--- ENTRIES SUPPLIED Enclosed Below ---

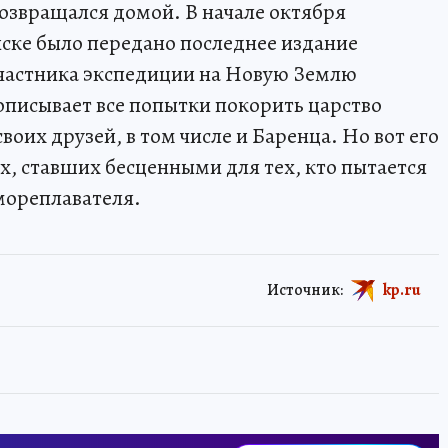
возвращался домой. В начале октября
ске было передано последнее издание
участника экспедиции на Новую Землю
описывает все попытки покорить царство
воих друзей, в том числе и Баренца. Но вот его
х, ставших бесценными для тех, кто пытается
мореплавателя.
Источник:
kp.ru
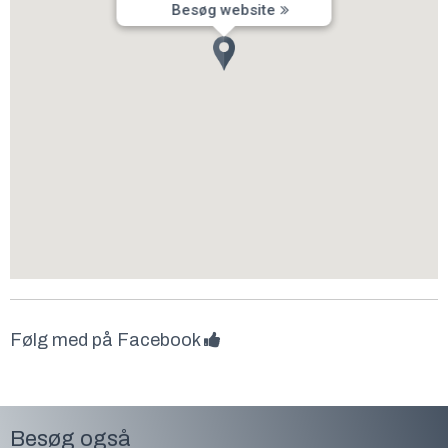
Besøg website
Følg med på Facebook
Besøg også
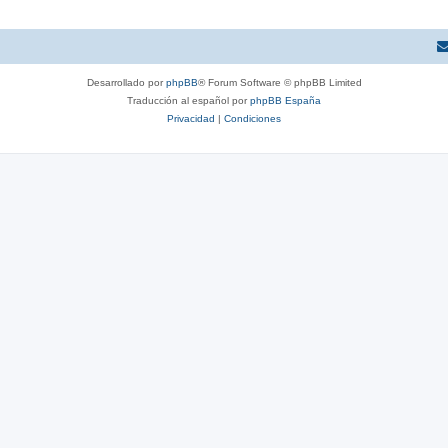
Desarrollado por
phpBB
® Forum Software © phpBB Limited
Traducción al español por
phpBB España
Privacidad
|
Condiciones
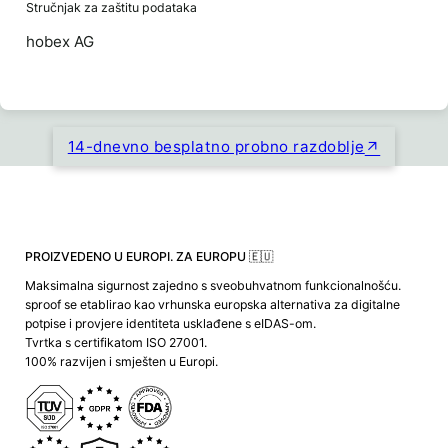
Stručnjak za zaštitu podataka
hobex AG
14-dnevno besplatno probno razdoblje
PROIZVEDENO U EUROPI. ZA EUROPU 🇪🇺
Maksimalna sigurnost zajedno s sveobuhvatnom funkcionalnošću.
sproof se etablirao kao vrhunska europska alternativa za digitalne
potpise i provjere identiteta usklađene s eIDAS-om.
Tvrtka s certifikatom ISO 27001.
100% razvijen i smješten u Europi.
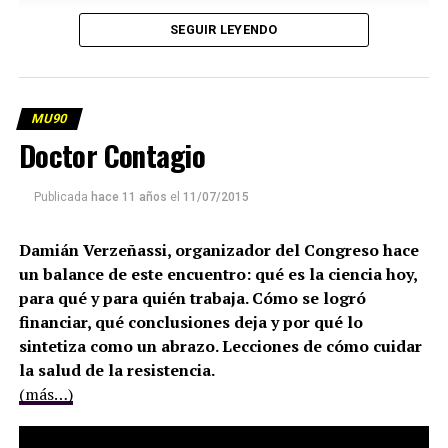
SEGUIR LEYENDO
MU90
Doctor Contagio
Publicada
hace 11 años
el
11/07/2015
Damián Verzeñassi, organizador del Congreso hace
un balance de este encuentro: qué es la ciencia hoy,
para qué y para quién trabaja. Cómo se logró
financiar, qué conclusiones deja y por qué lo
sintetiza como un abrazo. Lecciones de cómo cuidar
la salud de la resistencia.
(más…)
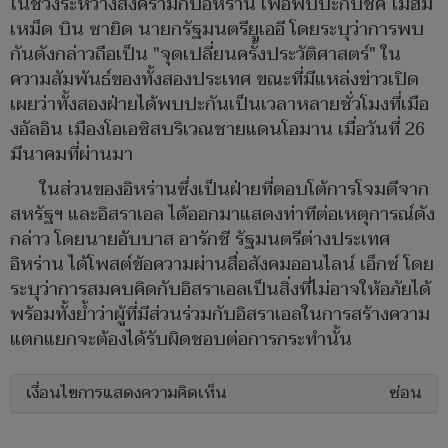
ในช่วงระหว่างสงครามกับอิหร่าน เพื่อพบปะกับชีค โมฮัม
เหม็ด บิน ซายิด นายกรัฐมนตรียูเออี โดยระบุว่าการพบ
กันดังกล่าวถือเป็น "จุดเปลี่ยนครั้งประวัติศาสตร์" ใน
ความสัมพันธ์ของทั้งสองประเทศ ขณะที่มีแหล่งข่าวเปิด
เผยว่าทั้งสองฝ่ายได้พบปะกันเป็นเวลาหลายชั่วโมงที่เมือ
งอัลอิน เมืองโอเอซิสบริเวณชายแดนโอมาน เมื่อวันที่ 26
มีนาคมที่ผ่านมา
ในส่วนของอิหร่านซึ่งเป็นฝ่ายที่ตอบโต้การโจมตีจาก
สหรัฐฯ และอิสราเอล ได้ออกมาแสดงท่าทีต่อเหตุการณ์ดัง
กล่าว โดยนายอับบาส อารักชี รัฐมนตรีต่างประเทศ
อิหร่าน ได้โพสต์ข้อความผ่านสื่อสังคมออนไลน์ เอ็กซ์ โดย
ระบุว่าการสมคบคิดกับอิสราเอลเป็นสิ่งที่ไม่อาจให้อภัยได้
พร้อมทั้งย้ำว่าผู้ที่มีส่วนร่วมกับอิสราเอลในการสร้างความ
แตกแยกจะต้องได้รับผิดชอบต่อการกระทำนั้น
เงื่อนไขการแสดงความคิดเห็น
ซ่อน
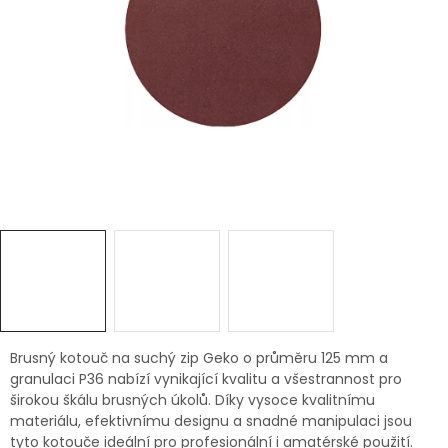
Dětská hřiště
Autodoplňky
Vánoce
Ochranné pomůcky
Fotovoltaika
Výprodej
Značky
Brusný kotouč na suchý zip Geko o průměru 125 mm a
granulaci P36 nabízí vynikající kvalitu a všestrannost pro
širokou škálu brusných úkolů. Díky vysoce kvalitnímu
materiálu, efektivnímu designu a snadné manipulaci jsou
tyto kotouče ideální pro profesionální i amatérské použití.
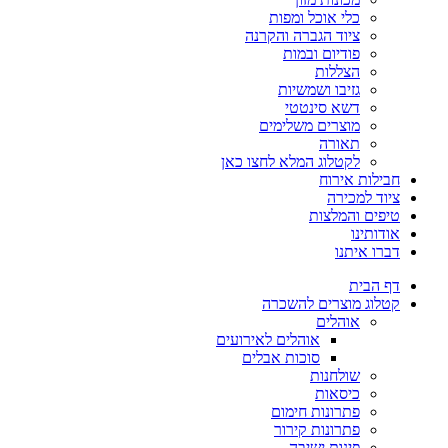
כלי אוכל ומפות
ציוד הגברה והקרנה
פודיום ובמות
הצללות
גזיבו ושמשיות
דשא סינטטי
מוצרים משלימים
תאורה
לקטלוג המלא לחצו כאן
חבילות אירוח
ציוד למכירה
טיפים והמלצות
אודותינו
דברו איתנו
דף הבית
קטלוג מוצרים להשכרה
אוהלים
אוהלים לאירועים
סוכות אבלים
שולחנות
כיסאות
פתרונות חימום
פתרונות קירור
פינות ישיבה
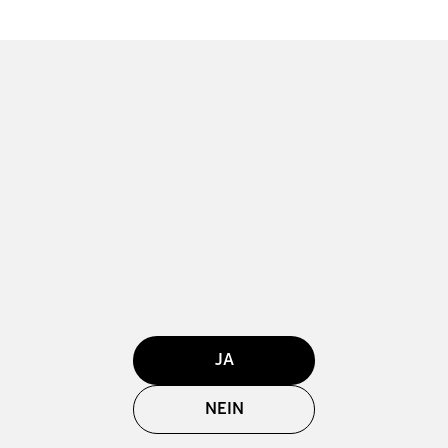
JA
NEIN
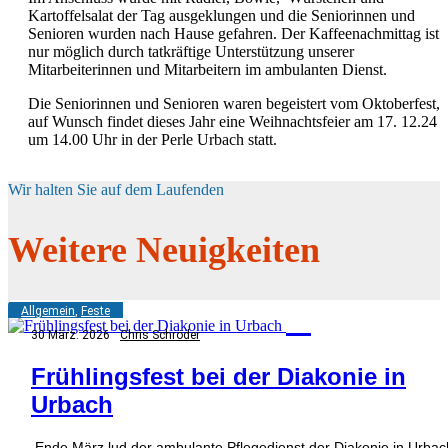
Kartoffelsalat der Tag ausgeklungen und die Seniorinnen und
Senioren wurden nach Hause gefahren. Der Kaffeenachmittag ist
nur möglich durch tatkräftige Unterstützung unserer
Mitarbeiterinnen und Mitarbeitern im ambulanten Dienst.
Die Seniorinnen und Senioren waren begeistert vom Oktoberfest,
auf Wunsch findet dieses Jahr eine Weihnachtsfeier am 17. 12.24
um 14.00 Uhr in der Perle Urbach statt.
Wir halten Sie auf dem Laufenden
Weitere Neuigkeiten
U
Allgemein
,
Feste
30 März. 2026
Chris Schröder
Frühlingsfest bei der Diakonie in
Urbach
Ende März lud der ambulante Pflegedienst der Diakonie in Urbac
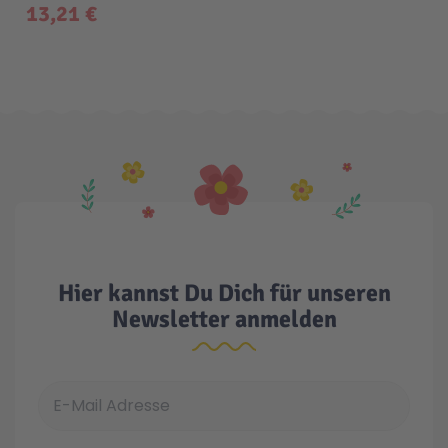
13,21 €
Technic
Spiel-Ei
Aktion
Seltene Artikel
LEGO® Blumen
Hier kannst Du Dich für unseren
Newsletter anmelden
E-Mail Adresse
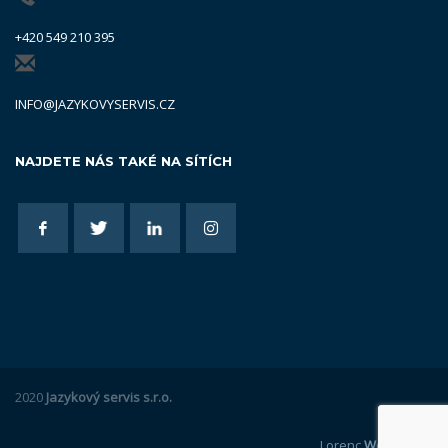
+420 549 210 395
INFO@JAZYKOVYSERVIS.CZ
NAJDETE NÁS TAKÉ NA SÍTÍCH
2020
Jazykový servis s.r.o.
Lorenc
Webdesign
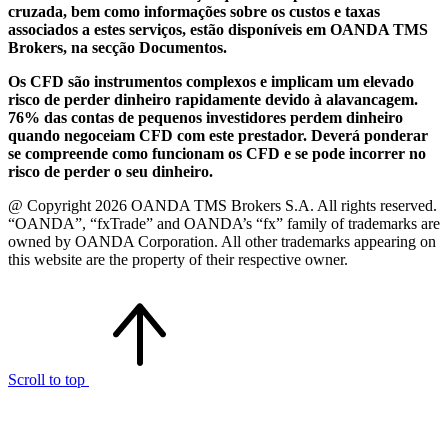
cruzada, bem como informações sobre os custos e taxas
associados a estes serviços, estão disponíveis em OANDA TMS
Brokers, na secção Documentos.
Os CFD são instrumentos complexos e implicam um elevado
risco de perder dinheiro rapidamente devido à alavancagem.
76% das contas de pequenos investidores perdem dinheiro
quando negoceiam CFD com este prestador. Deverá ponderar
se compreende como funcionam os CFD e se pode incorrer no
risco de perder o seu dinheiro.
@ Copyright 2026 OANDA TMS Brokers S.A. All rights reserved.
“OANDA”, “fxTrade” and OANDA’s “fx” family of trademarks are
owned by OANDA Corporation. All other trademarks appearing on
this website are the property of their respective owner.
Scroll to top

--- End of Enclosed ENTRIES SUPPLIED ---
--- ENTRIES SUPPLIED Enclosed Below ---

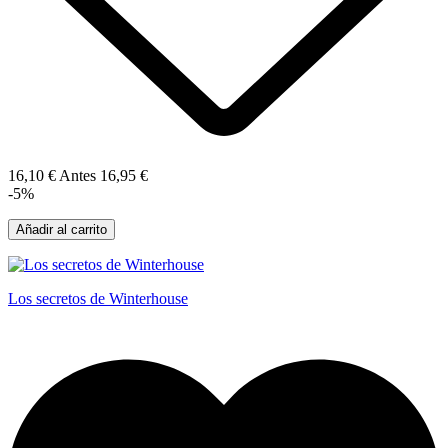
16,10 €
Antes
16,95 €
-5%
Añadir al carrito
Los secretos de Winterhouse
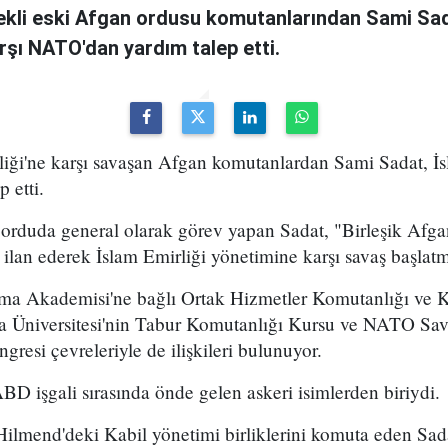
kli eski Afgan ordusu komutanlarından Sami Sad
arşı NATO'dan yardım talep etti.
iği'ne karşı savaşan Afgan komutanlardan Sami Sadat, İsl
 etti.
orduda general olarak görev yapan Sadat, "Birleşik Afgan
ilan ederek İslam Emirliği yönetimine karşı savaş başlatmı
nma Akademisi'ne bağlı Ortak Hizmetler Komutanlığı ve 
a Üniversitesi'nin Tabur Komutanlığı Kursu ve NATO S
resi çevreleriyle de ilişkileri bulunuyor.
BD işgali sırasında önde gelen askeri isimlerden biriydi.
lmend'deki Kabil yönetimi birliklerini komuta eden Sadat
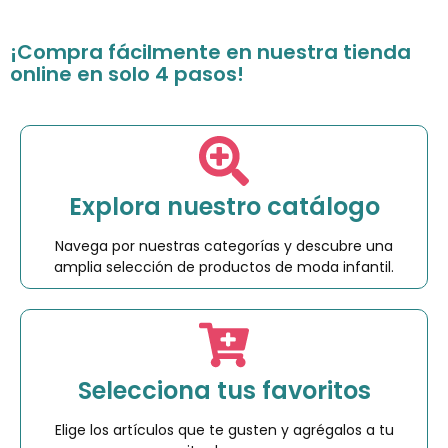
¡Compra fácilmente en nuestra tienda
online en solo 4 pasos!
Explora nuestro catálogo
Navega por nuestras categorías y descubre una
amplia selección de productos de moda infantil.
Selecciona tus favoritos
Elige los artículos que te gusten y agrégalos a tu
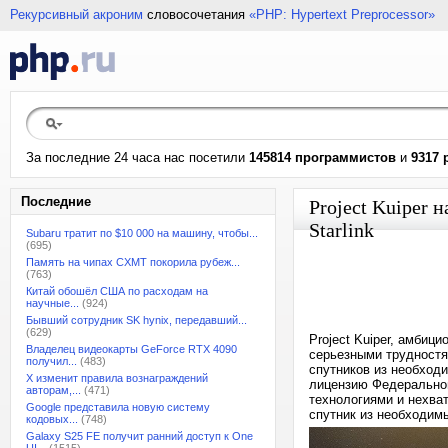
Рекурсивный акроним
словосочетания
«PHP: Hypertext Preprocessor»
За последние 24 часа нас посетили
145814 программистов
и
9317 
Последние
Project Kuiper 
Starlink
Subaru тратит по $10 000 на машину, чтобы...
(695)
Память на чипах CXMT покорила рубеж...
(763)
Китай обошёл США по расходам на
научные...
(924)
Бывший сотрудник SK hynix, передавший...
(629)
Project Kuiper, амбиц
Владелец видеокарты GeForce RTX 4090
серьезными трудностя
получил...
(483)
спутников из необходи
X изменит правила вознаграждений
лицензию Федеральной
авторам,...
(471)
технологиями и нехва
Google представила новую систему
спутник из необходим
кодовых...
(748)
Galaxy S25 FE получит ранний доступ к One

--- End of Enclosed ENTRIES SUPPLIED ---

TASK GOAL = Could you filter the material above and copy each line that holds the word "Komutanlığı"?

EXERCISE RESPONSE =
nma Akademisi'ne bağlı Ortak Hizmetler Komutanlığı ve 
a Üniversitesi'nin Tabur Komutanlığı Kursu ve NATO S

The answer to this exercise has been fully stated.